Can sum of two vectors be a unit vector?

Question

I stumbled upon a question which states the following -

If vector $A = 0.6\bf\hat{i} + N\bf\hat{j}$ is a unit vector, find the value of $N$.

On solving, the value for $N$ would be 0.8 . But my real question is - Is this possible?

How adding two vectors which have magnitudes (number × unit), gave a resultant vector having magnitude 1 (without any unit)?

Am I missing something here ?

Answer 1

Your vector is $\mathbf{A} = (0.6, N)$, and you want to find $N$ such that $\| {A} \| = 1$. The equations for that is $0.6^2 + N^2 = 1$. You can tell at this level that $N^2$ and therefore $N$ must be unitless because of the addition to the also dimensionless $0.36$. It had to be this way since $\mathbf{A}$ itself was specified to be a unit vector (and therefore dimensionless).

As regards your specific question:

How adding two vectors which have magnitudes (number × unit), gave a resultant vector having magnitude 1(without any unit) ?

Am I missing something here ?

The answer is that you don't.
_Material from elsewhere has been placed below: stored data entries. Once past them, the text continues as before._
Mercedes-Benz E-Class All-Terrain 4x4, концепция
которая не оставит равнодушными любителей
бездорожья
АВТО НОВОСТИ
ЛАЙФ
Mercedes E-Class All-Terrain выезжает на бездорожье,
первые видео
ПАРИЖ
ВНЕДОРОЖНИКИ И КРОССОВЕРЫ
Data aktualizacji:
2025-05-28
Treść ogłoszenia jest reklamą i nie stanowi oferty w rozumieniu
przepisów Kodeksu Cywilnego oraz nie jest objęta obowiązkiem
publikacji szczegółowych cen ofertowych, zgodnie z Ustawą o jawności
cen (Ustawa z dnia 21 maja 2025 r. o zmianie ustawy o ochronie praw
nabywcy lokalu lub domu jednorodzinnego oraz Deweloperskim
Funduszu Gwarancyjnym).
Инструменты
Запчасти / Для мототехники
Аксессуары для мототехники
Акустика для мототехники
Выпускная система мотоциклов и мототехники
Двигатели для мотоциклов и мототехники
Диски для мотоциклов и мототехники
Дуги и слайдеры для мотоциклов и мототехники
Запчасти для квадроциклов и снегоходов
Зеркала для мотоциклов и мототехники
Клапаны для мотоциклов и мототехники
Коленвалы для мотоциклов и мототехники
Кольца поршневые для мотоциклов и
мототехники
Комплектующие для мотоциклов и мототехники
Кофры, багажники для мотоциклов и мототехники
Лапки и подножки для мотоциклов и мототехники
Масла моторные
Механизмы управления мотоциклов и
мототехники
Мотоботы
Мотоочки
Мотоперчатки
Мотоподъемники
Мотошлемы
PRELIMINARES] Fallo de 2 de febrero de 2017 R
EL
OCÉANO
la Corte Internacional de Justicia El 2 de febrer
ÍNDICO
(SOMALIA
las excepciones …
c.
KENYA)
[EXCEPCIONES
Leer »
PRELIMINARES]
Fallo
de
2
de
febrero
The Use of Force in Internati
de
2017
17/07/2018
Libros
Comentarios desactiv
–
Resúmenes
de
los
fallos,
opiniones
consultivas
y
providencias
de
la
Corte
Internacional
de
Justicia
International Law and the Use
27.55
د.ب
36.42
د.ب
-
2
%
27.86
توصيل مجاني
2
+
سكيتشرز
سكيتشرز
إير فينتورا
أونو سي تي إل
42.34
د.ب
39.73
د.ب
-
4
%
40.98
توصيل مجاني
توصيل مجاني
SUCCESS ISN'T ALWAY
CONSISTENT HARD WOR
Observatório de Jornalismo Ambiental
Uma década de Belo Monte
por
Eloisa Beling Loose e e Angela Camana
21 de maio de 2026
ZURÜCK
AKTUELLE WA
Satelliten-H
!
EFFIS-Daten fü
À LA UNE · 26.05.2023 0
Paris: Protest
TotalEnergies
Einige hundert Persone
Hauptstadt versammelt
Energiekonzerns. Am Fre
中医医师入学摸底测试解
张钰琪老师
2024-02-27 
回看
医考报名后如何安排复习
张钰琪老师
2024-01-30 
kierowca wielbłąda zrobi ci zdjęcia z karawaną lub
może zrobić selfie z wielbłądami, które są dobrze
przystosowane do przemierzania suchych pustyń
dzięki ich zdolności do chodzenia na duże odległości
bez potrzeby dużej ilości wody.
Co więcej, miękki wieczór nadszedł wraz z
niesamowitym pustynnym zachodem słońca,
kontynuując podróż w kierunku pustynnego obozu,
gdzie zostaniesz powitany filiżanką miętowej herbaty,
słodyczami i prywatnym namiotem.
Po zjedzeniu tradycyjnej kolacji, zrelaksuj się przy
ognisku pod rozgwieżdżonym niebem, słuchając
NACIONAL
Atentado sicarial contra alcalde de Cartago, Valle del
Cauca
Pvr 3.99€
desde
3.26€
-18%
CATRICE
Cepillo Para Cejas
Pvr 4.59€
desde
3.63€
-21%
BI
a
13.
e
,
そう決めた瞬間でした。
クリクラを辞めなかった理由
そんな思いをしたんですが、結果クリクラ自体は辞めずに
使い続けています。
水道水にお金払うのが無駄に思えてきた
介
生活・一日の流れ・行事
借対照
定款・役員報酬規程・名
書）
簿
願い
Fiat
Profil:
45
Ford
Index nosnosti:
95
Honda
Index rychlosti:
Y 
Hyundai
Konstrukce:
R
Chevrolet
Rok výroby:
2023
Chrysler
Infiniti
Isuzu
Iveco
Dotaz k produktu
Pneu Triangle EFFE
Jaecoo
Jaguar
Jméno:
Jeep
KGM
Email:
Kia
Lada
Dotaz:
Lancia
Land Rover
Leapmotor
What you missed is that you didn't have anything in your problem of the form "number x unit" from the start.

Answer 2

A general 2d vector will have the form $$ \mathbf{v} = a \mathbf{i} + b \mathbf{j} $$ where $\mathbf{i} \cdot \mathbf{i} = \mathbf{j} \cdot \mathbf{j} = 1$ and $\mathbf{i} \cdot \mathbf{j} = 0$.

The length of this vector is $$ \ell = \sqrt{\mathbf{v}\cdot\mathbf{v}} = \sqrt{a^2+b^2} $$ From here we can say a few things.

• If $a=1$ and $b\neq 0$ (or vice versa), then $\ell >1$, so $\mathbf{v}$ will not be a unit vector.
• If $a$ and $b$ have units, they should be the same unit -- call it $U$. Then $\ell$ will also have units of $U$.
• $\mathbf{v}$ will be a unit vector if $a^2+b^2=1$. One common way to enforce this constraint is to introduce a parameter $\theta$, and then do a change of variables $a=\sin \theta$ and $b=\cos\theta$, so $\mathbf{v}=\sin\theta\mathbf{i} + \cos\theta\mathbf{j}$.